"My next letter will tell you more certainly of my future intentions, and all that immediately concerns myself. Our faithful nurse, Winny Braddon, whose brother perished with papa, has gone to spend—to end, I should say—her days with old Mike Treherne and his wife, who, as you know, is her sister; and the Rector, who takes care of me—for I am all but penniless now—is to give me an introduction to a lady of high rank, who is about to go abroad; to where I know not—to India itself perhaps. Would to Heaven it were! for then we might meet again."

"My sister a companion—compelled, for bread, to submit to whim, caprice, neglect, and mortification! Oh, my father, has it come to this!" groaned Denzil in agony of spirit.

"The sunlight is setting redly on the rough summits of the Row Tor and Bron Welli. All is quiet—quiet as death around me; I can hear but the beating of my own heart, the most earnest prayers and blessings of which go with these lines across the seas to you, dear Denzil."

So ended this letter, which he read many, many times, heedless of the unwonted bustle which reigned in the cantonments, where the gunners were getting additional cannon mounted, the miners forming barricades and traverses, and other vigorous preparations being made for defence in case of a too-probable attack.

Denzil had learned that within every shadow, however deep, there may be a darker shade; and now that shade within the shadow that had fallen on him was the death of his mother.

His mother dead! Another beloved face gone as his father's had gone—a sweet and winning face he saw in fancy still, yet never should look on again. How much there were of past care and years of love and tenderness to remember now! Then there were his only sister's utter loneliness and helplessness to appal him. How trivial a calamity seemed the coquetry of Rose Trecarrel when compared to sorrows such as these! And she had died the tenant of a humble cottage on the moors—the property of Mike Treherne, the miner, whose son was now a sergeant in his company!

And could it be that for months past, while he had been happy, thoughtless, heedless, and full of merriment among his comrades, that she who loved him beyond her own life, purely and unselfishly as only a mother can love an only son, had been in her dark cold grave, and he knew it not? No thought by day, no vision by night, no intuition or thrill of magnetic affinity (such as that of which we read in the Corsican twins and their mother), had told him of this; and yet it was so.
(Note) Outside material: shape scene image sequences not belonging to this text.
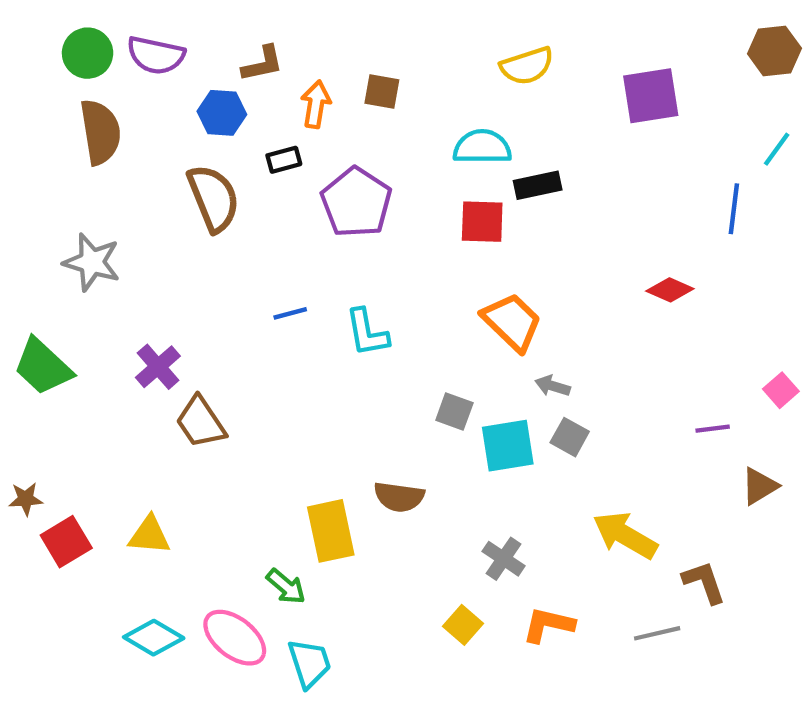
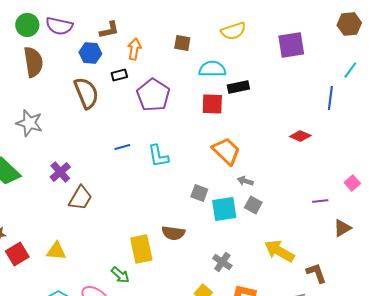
brown square: (382, 91) -> (182, 43), moved
brown trapezoid: (201, 422) -> (80, 198), turned -116

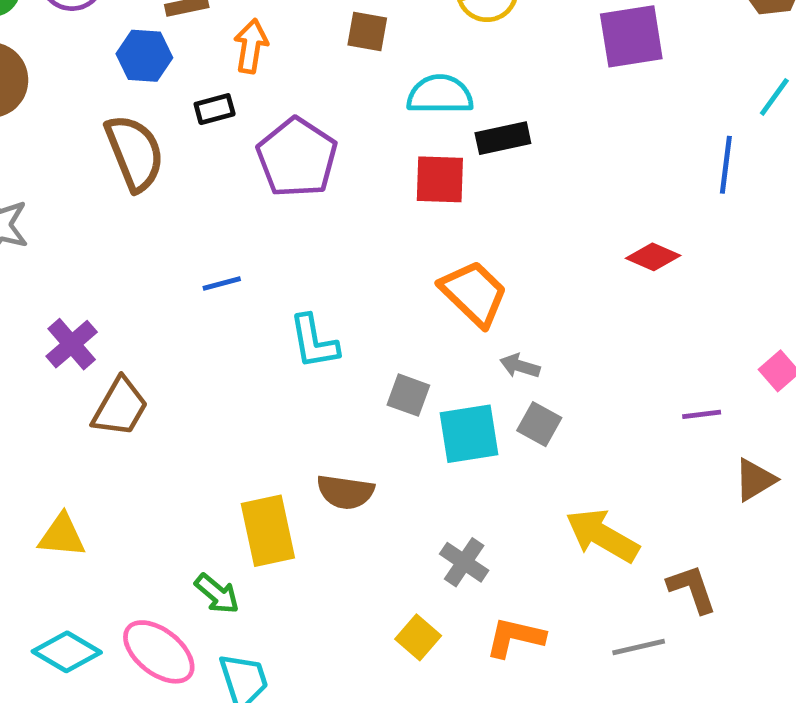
cyan L-shape: (158, 156) -> (314, 342), moved

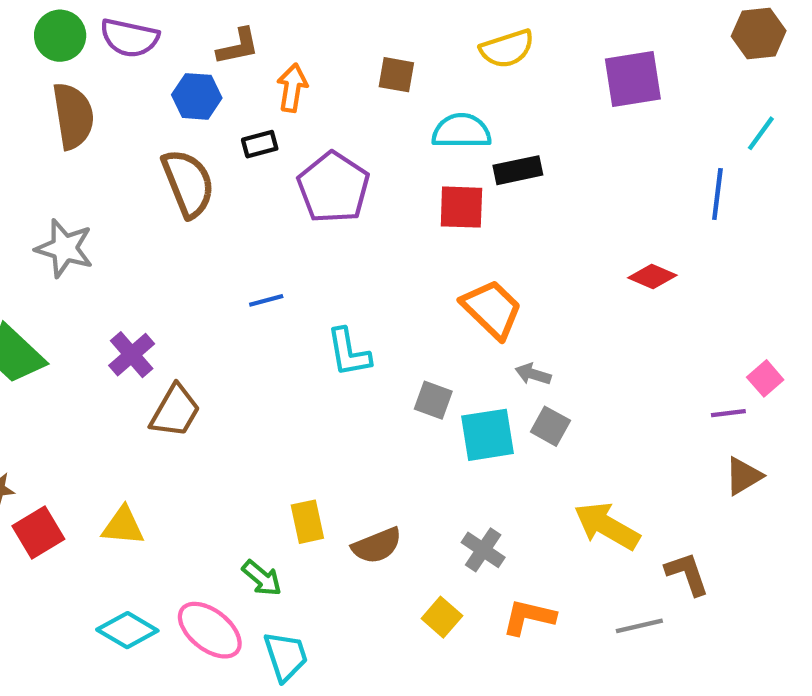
purple line: (702, 414) -> (728, 413), moved
brown semicircle: (345, 492) -> (377, 546), moved, turned -30
yellow rectangle: (268, 531) -> (307, 522), size x0.7

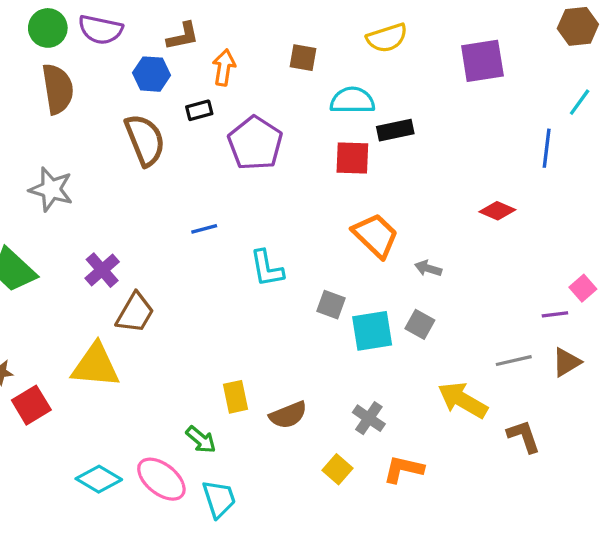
gray arrow: (533, 374) -> (428, 268), moved
yellow triangle: (123, 526) -> (96, 366), moved, size x1.5
gray line: (639, 626) -> (514, 361), moved

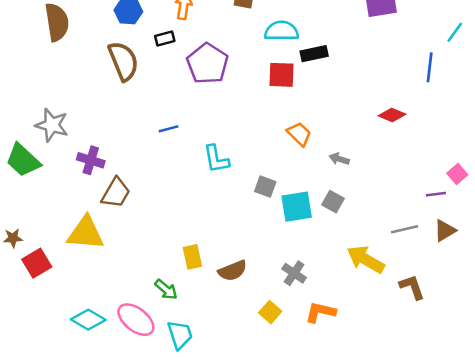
gray star: (51, 189) -> (52, 125), moved
orange trapezoid: (375, 235) -> (299, 134), size x0.7
purple cross: (102, 270) -> (91, 160), turned -32

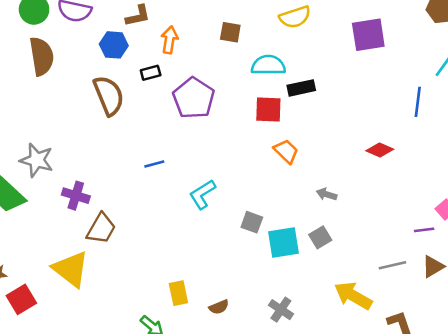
orange trapezoid: (299, 134) -> (286, 151), moved
cyan L-shape: (216, 159) -> (202, 194), turned 68
gray square: (333, 202) -> (320, 237), turned 30
yellow triangle: (86, 233) -> (71, 269), turned 33
brown semicircle: (233, 271) -> (219, 307), size x0.7

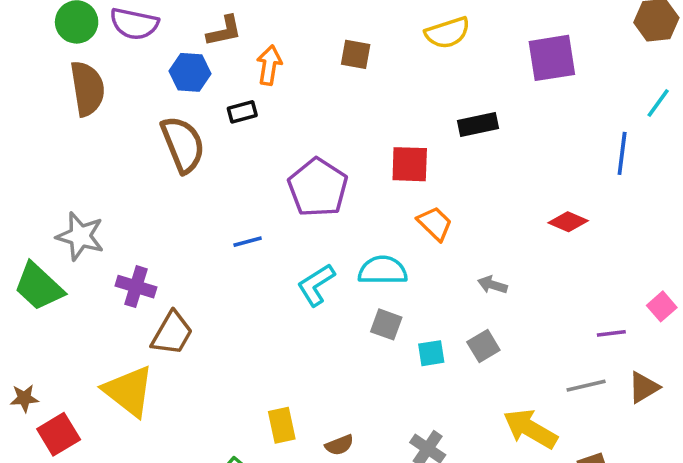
cyan semicircle: (268, 65) -> (383, 270), moved
black rectangle: (301, 88) -> (478, 125), moved
purple pentagon: (194, 98) -> (318, 188), moved
purple line: (424, 230) -> (611, 333), moved
cyan square: (284, 242) -> (431, 353), size x0.6

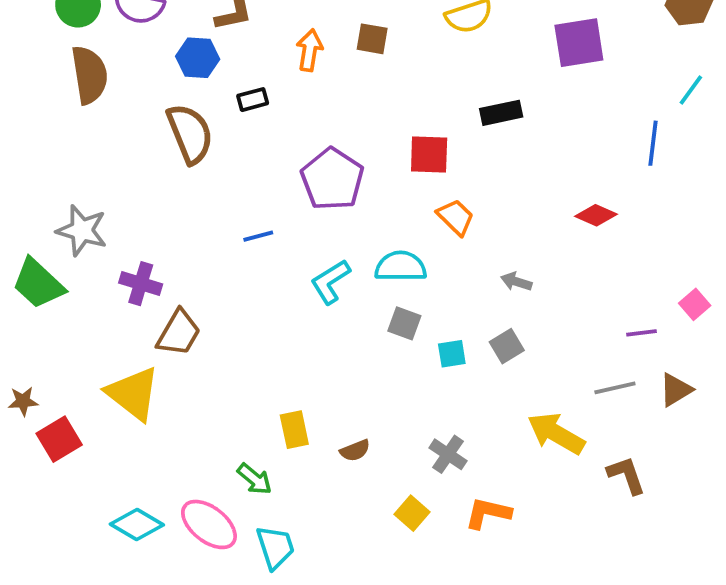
orange arrow: (269, 65) -> (310, 50), moved

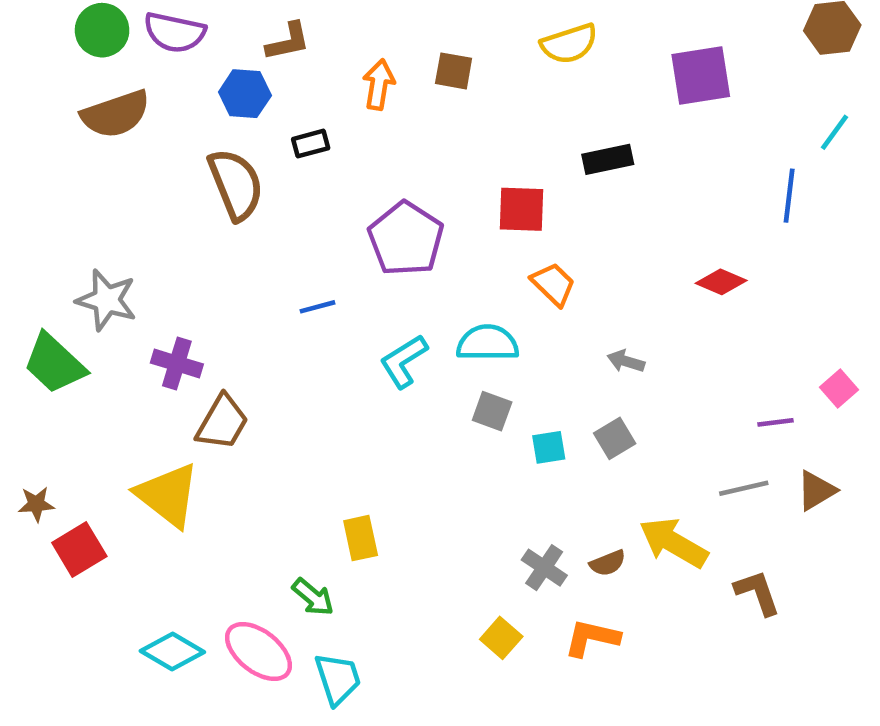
brown semicircle: (89, 75) -> (116, 114), turned 80
brown semicircle: (355, 450) -> (608, 563), moved

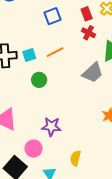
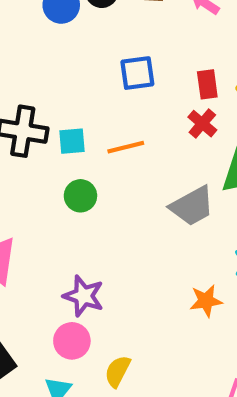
pink circle: (34, 149) -> (72, 341), moved

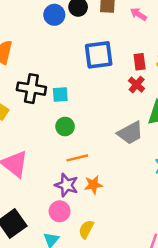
blue square: (137, 73) -> (99, 55), size x1.4
orange line: (126, 147) -> (77, 158), moved
orange star: (206, 301) -> (93, 185), moved

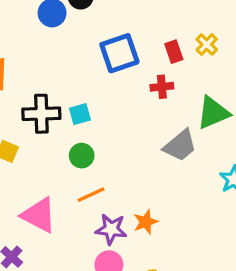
red cross: (137, 85) -> (162, 87), moved, turned -35
green circle: (65, 126) -> (82, 156), moved
orange line: (77, 158) -> (91, 195), moved

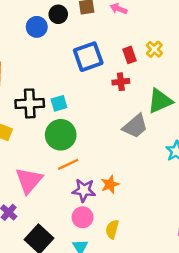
green circle: (82, 156) -> (61, 135), size x1.6
pink triangle: (39, 215) -> (29, 180), turned 44

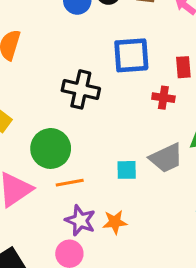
black cross: (30, 103) -> (81, 89), moved
cyan square: (59, 103) -> (127, 170), moved
green circle: (61, 135) -> (51, 148), moved

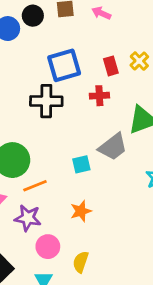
black cross: (81, 89) -> (46, 101), moved
purple star: (80, 220) -> (28, 218), moved

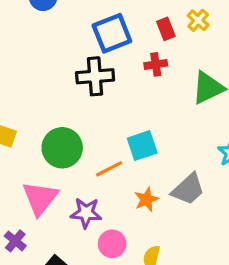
gray trapezoid: (113, 147) -> (188, 189), moved
cyan square: (81, 164) -> (142, 146), size x1.4
orange line: (35, 186) -> (109, 169), moved

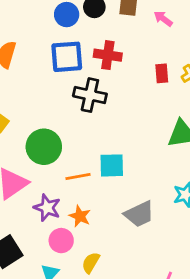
blue square: (112, 33) -> (67, 57), moved
red cross: (156, 64) -> (108, 55), moved, size x1.4
orange star: (146, 199) -> (80, 216), moved, turned 30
Far away from where the embattled Bala Hissar looked down on the flowing Cabul, on the Mosque of Baber and the Obelisk of Alexander the Macedonian, from the English cantonments and all their associations, even from thoughts of Rose Trecarrel's auburn hair and tender brown eyes, Denzil's mind, swifter than the electric telegraph, flashed home to the land from whence that letter came—to Cornwall with its mines below the rolling sea; to its granite quarries where the thunder-blast, loud as a salvo from the Bala Hissar, told of the riven rock; to its stone avenues solemn and hoary, and the great rock-pillars of the Fire Worshippers of old; to the dark brown moors of Bodmin, where in summer the drowsy bee hummed over the heath-bells and wild honeysuckle; to the towering bluffs on which the empurpled waves were rolling in the light of the sun as he set beyond Scilly, "the isles of the god of day;" to tarns where the water-lily floated, and to pools where the speckled trout was darting to and fro; to his rugged home, we say, went all his thoughts—to the Land's End with all its masses of splintered rocks, worn and bleached by the seas of ages, split and rent like columns of basalt amid the brine—rocks where the fresh-smelling seaweed and the scarlet sea-anemone clung, and on whose summit the weary miner sometimes sat and rested after his toil to watch the passing ships, or to ponder when next his pickaxe would discover "a lode of tin or a goodly bunch of copper ore" in those burrows beneath the sea over which the keels were gliding, their crews little wotting that human beings were in those lighted mines fathoms deep below;—over all these familiar scenes the mind of Denzil wandered, to settle again in fancy on his dead mother's face; to think of his sister's loneliness—of the vast distance by sea and land that separated them,—of his own now-narrow means; and his heart seemed to wither up within him.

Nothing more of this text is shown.